The orchestra’s success is surely, in large part, due to their long relationship with conductor and co-founder Iván Fischer. It is clear that they view each performance and recording as a special occasion, and so it was to be at this concert featuring two great masterpieces from the 19th and 20th centuries.
The concert opened with Bartók’s enduringly popular Concerto for Orchestra. Beginning with a low growl from the basses, here ranged along the back of the stage where their omnipresence was assured, the piece unfolds mysteriously with Bartók’s characteristic folk-influenced melodies introduced gradually. The violins, divided left and right across the front of the stage, then demonstrated their mettle by tearing into their first entry. It was soon clear that the Budapest string sound was ultra-refined, with substantial heft ready to employ when required.

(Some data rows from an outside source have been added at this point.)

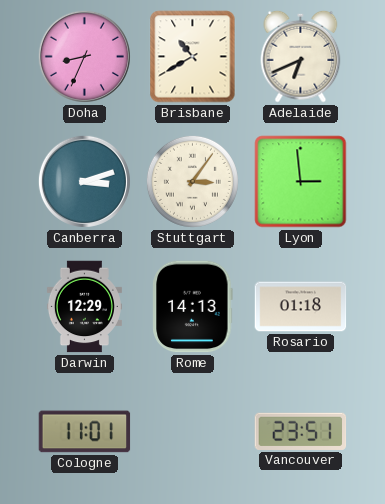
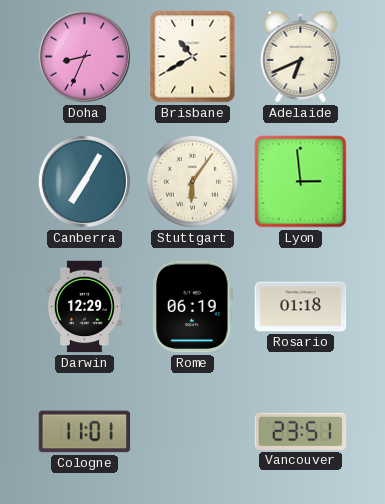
Canberra: 3:12 -> 7:05
Stuttgart: 3:06 -> 6:06
Rome: 14:13 -> 06:19
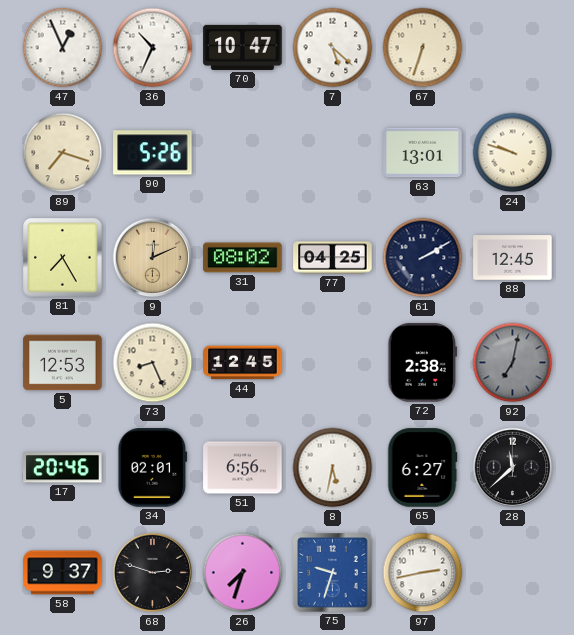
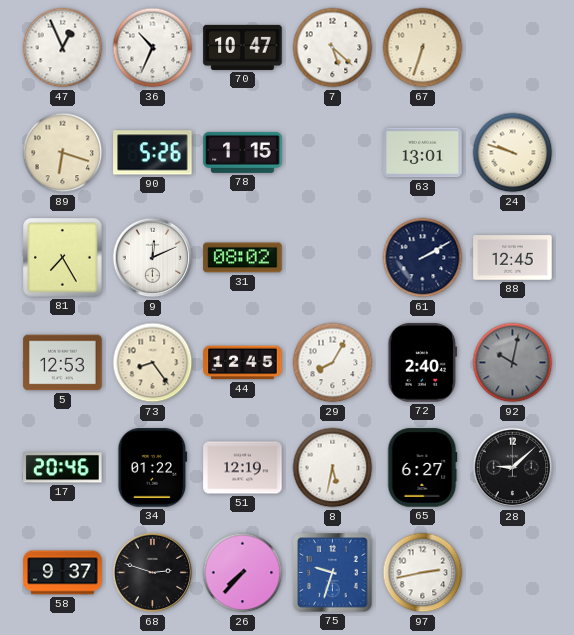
89: 7:18 -> 6:18
78: none -> 1:15
9 dial: champagne -> white
77: 04:25 -> none
73: 8:26 -> 8:24
29: none -> 8:05
72: 2:38 -> 2:40
92: 7:02 -> 10:02
34: 02:01 -> 01:22
51: 6:56 -> 12:19
28: 11:38 -> 9:08
26: 7:33 -> 7:37
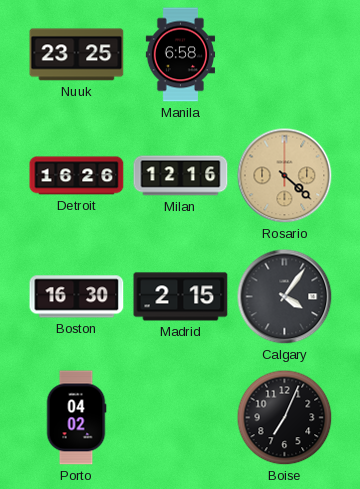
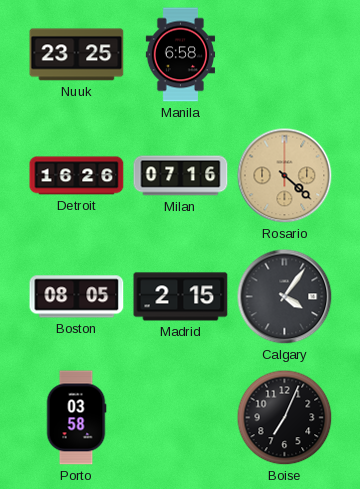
Milan: 12:16 -> 07:16
Boston: 16:30 -> 08:05
Porto: 04:02 -> 03:58
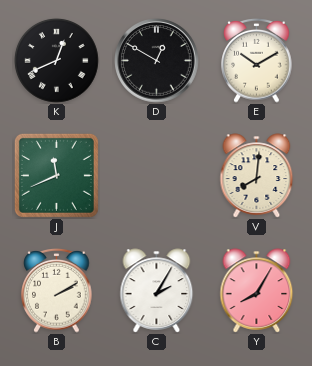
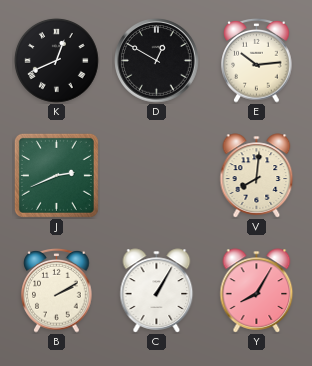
E: 10:10 -> 10:14
J: 11:41 -> 2:41
C: 2:05 -> 1:05
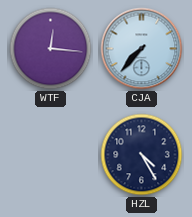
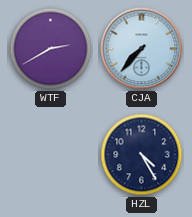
WTF: 12:16 -> 2:40
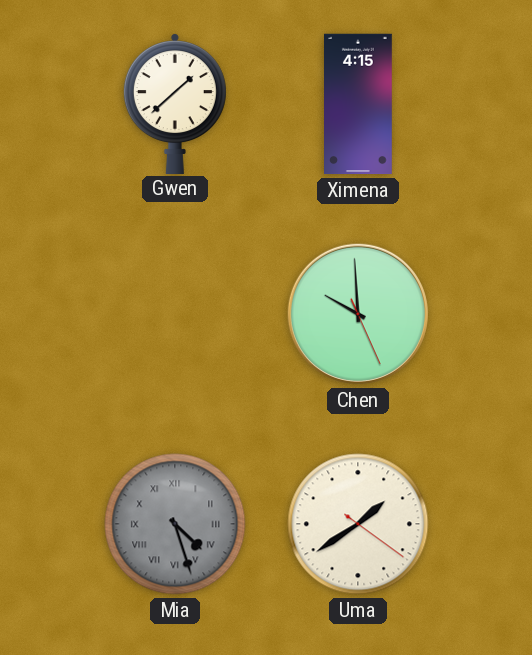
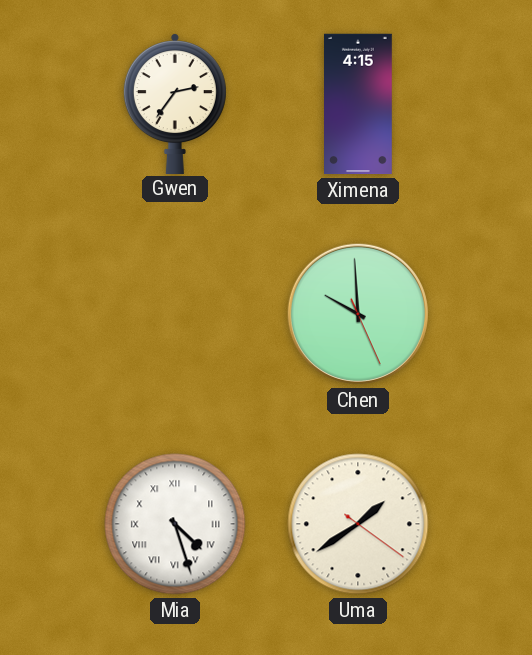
Gwen: 1:38 -> 2:36
Mia dial: grey -> white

Fischer took all the movements without pauses between, making the work feel much more like a coherent whole than I have considered it previously. Furthermore, his fluid beat and the refined playing gave this angular work many more smooth edges than I am used to hearing in it. The second movement, “Play of the Couples”, ushered in by the tapping of a snare-less side drum, could not have been much more playful. The bassoon couple, in particular, had riotous fun with their parts, raising more than a few smiles in both the orchestra and audience.
These players wore their virtuosity lightly. This was most evident in the famously vulgar Shostakovich “Leningrad” Symphony quotation (which may have nothing to do with that piece, of course) in the fourth movement. Except here it was played without forced vulgarity, more knowingly tongue-in-cheek, with Fischer almost dancing along to the gaudy tune.
The frantic fugal writing in the whirling finale was easily discernible by virtue of the levity in the string playing as well as their enlightened seating arrangement. By the time we reached the headlong rush to the coda, it was obvious that Fischer had meticulously prepared and paced all the preceding sections expertly. I doubt I will hear a more colourful, more finely judged and performed rendition of this piece for some time.